How is it possible that 3d orbitals are more contracted than 4f?

[Chemist20]

just thinking... the energy of an orbital depends on:

a)quantum number n
b)quantum number l.

an orbital will be of less energy when it's more contracted. So technically, 3d should have a lower energy than 4f and hence be contracted. BUT IT'S THE OTHER WAY AROUND!

help?

thank you!

 

[Ken G]

an orbital will be of less energy when it's more contracted. So technically, 3d should have a lower energy than 4f and hence be contracted. BUT IT'S THE OTHER WAY AROUND!

I think you mean the 4s, not 4f, correct?
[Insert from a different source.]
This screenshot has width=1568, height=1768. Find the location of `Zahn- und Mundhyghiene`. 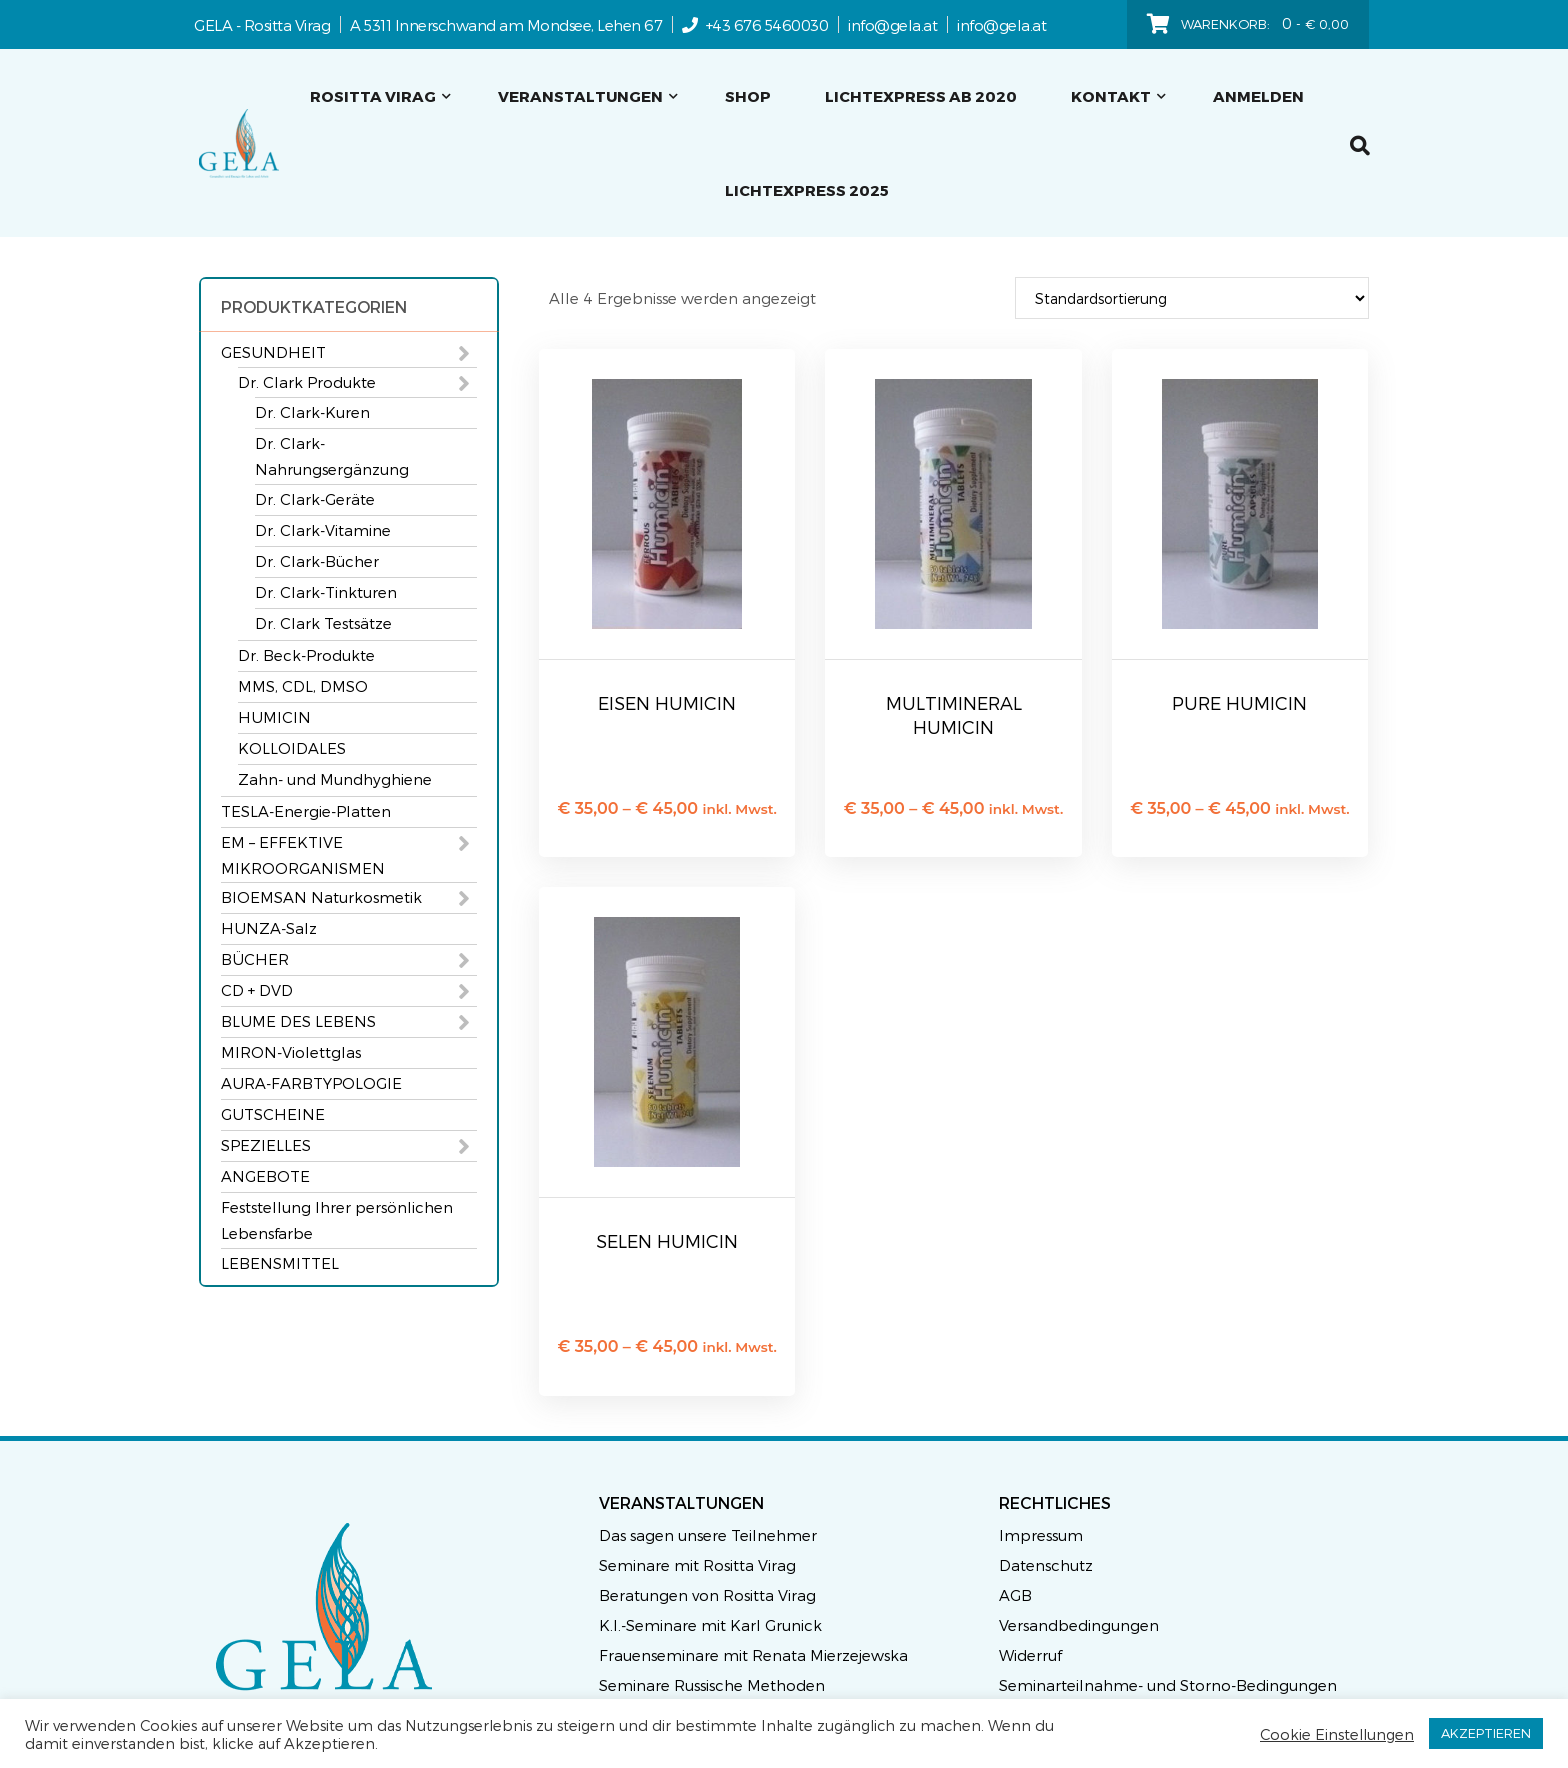 Zahn- und Mundhyghiene is located at coordinates (335, 779).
Your reasoning works if you compare orbitals that are similar except for their n value, so if they have the same l value then the n will control how contracted they are and what their energy is. But when you also change the l value, you can no longer characterize the orbital by just its "size", there's also an issue about its "shape". It turns out that s orbitals have a probability of the electron being extremely close to the nucleus, so s orbitals have significantly lower energies then the other l states. As n rises, the energy differences between different n states becomes less than this dip in the s states.

 

[Chemist20]

I think you mean the 4s, not 4f, correct? Your reasoning works if you compare orbitals that are similar except for their n value, so if they have the same l value then the n will control how contracted they are and what their energy is. But when you also change the l value, you can no longer characterize the orbital by just its "size", there's also an issue about its "shape". It turns out that s orbitals have a probability of the electron being extremely close to the nucleus, so s orbitals have significantly lower energies then the other l states. As n rises, the energy differences between different n states becomes less than this dip in the s states.

Nope! I actually mean the 4f. the 4f are more contracted than 3d. And I don't see why! ;)

 

[mjpam]

If I remember correctly (and I'm vaguely remember something I read in an inorganic chemistry textbook several years ago), it has something to with relativistic effects.

I try to find the actual reference rather than just waving my hands.

 

[Matterwave]

If I remember correctly (and I'm vaguely remember something I read in an inorganic chemistry textbook several years ago), it has something to with relativistic effects.

I try to find the actual reference rather than just waving my hands.

You are right. The Hydrogen spectrum would be entirely dependent on n if relativistic effects are not taken into account.

Relativistic effects in the momentum-energy relation, the spin-orbit coupling, and the so called "Darwin term" account for the l (L, not I lol) dependence of the energy spectra of Hydrogen. The sum of these effects are usually called the "fine structure" of Hydrogen. They are called "fine structure" because these effects are alpha (~1/137) suppressed in comparison to non-relativistic effects (alpha being the fine structure constant). But, as Ken says, at the higher n's, the regular energy levels of Hydrogen get very close together, and these fine structure effects can become factors in which states have higher energy, etc.